[TASK BRIEF]: Hand back the entries exactly as written, minus every picture.
══════════
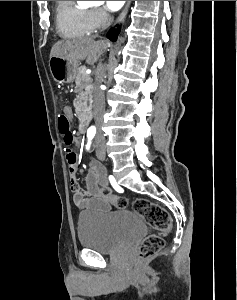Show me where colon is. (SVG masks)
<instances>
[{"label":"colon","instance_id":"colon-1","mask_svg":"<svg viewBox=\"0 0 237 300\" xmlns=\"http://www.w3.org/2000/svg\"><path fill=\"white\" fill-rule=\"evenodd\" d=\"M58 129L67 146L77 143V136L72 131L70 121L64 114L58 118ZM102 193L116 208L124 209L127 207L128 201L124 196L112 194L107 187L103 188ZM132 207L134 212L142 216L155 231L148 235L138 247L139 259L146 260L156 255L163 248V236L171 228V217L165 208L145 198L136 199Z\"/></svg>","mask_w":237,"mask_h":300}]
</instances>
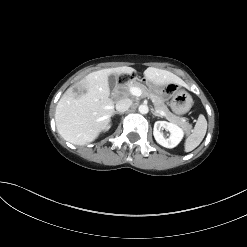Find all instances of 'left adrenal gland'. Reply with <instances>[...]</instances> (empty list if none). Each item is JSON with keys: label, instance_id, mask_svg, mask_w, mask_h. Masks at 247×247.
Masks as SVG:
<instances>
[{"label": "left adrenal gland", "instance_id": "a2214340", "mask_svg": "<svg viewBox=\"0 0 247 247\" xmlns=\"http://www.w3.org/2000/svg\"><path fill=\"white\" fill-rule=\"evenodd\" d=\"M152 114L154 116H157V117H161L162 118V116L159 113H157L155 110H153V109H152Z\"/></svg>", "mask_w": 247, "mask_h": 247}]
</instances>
══════════
[ANSWER SECTION]:
Show me where colon is. (SVG masks)
<instances>
[{"label":"colon","instance_id":"colon-1","mask_svg":"<svg viewBox=\"0 0 237 300\" xmlns=\"http://www.w3.org/2000/svg\"><path fill=\"white\" fill-rule=\"evenodd\" d=\"M58 129L67 146L77 143V136L72 131L70 121L64 114L58 118ZM102 193L116 208L124 209L127 207L128 201L124 196L112 194L107 187L103 188ZM132 207L134 212L142 216L155 231L148 235L138 247L139 259L146 260L156 255L163 248V236L171 228V217L165 208L145 198L136 199Z\"/></svg>","mask_w":237,"mask_h":300}]
</instances>
Find all instances of 'left adrenal gland'. Reply with <instances>[...]</instances> (empty list if none). Each item is JSON with keys: label, instance_id, mask_svg, mask_w, mask_h. Masks at 247×247.
Masks as SVG:
<instances>
[{"label": "left adrenal gland", "instance_id": "a2214340", "mask_svg": "<svg viewBox=\"0 0 247 247\" xmlns=\"http://www.w3.org/2000/svg\"><path fill=\"white\" fill-rule=\"evenodd\" d=\"M152 114L154 116H157V117H161L162 118V116L159 113H157L155 110H153V109H152Z\"/></svg>", "mask_w": 247, "mask_h": 247}]
</instances>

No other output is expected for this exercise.